The German composer's music is celebrated on the 50th anniversary of his death.

November 17, 2000|JOSEF WOODARD | SPECIAL TO THE TIMES

In the classical world, centennials and historical milestones afford an excuse to burrow into music worth hearing again. This year the centennial spotlight turns on the German American emigre Kurt Weill (1900-50), a composer who traversed serious music and the popular imagination.

Weill was celebrated earlier this year with a performance of songs from the musical "Happy End" at the Skirball Cultural Center.

On Tuesday, across the San Diego Freeway at the University of Judaism's Gindi Auditorium, Weill again comes into earshot of music lovers from the San Fernando Valley, courtesy of the Los Angeles Philharmonic Chamber Music Society.

Weill is best known for his uncanny way with creating songs both beautiful and terse, some of which have become popular standards, including "Mack the Knife," "September Song" and "My Ship."

He came out of a classical music background and soaked up ideas from the fledgling world of Modernism early in the century, although he ultimately veered away from dissonance and toward Broadway.

The Los Angeles Philharmonic will continue its "Celebrate Kurt Weill!" series Nov. 30 and Dec. 2-3 with a presentation of "Seven Deadly Sins" at the Dorothy Chandler Pavilion.

The concert Tuesday will offer glimpses of Weill's instrumental writing, including two movements from his "Cello Sonata" and his "String Quartet, No. 1, Opus 8."

Amid those works will be excerpts from one of his most famous pieces, written in 1928 in collaboration with Bertolt Brecht--"Threepenny Opera."

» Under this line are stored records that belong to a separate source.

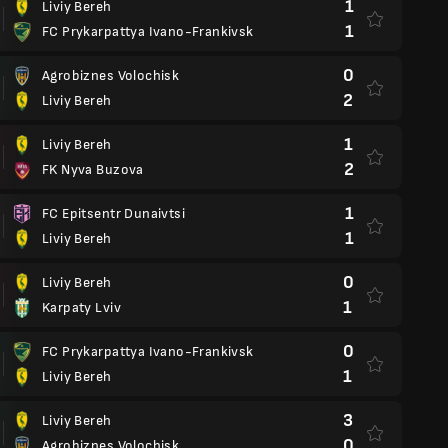
1
Liviy Bereh
1
FC Prykarpattya Ivano-Frankivsk
0
Agrobiznes Volochisk
2
Liviy Bereh
1
Liviy Bereh
2
FK Nyva Buzova
1
FC Epitsentr Dunaivtsi
1
Liviy Bereh
0
Liviy Bereh
1
Karpaty Lviv
0
FC Prykarpattya Ivano-Frankivsk
1
Liviy Bereh
3
Liviy Bereh
0
Agrobiznes Volochisk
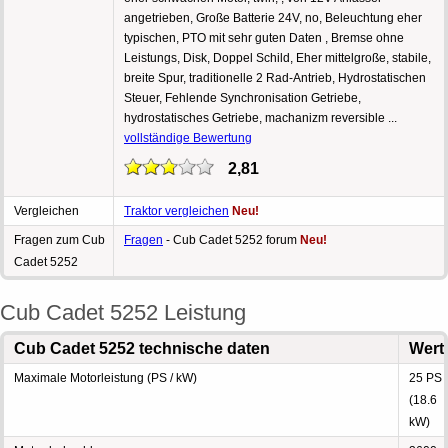
angetrieben, Große Batterie 24V, no, Beleuchtung eher
typischen, PTO mit sehr guten Daten , Bremse ohne
Leistungs, Disk, Doppel Schild, Eher mittelgroße, stabile,
breite Spur, traditionelle 2 Rad-Antrieb, Hydrostatischen
Steuer, Fehlende Synchronisation Getriebe,
hydrostatisches Getriebe, machanizm reversible ...
vollständige Bewertung
2,81
Vergleichen
Traktor vergleichen
Neu!
Fragen zum Cub
Fragen
- Cub Cadet 5252 forum
Neu!
Cadet 5252
Cub Cadet 5252 Leistung
Cub Cadet 5252 technische daten
Wert
Maximale Motorleistung (PS / kW)
25 PS
(18.6
kW)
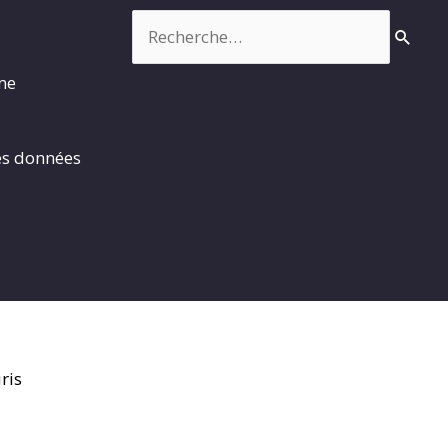
Rechercher :
rme
es données
ris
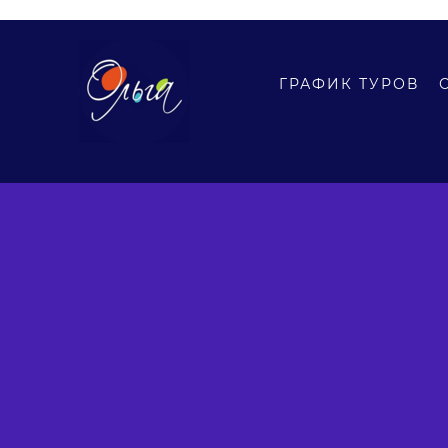
Тур Олен
ГРАФИК ТУРОВ
Программа тура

Violinist Lawrence Sanderling will play Heifetz transcriptions of Weill songs from "Threepenny Opera," and soprano Karen Benjamin will sing "Barbara Song" in English and "Polly Lied" in its original German.

"It feels like an art song, almost," Benjamin said of the latter selection. "It's just not the same in English. It loses some of its attitude."

Benjamin became smitten with Weill's music when she discovered "Surabaya Johnny" from "Happy End" while studying music at Occidental College. "That was my introduction and then I was hooked," she said. "I'm thrilled to death that I'm getting to do this."

In recent years, Benjamin has been one-half of a cabaret duo with her husband, pianist Alan Chapman. They perform at private events and concerts and will appear at Carnegie Hall next month as part of Michael Feinstein's "Now and Then" series.

Chapman, the composer, lyricist, pianist, radio host and educator who can be heard on the morning shift on classical station KUSC, will play piano at the Gindi and offer commentary on Weill at the concert.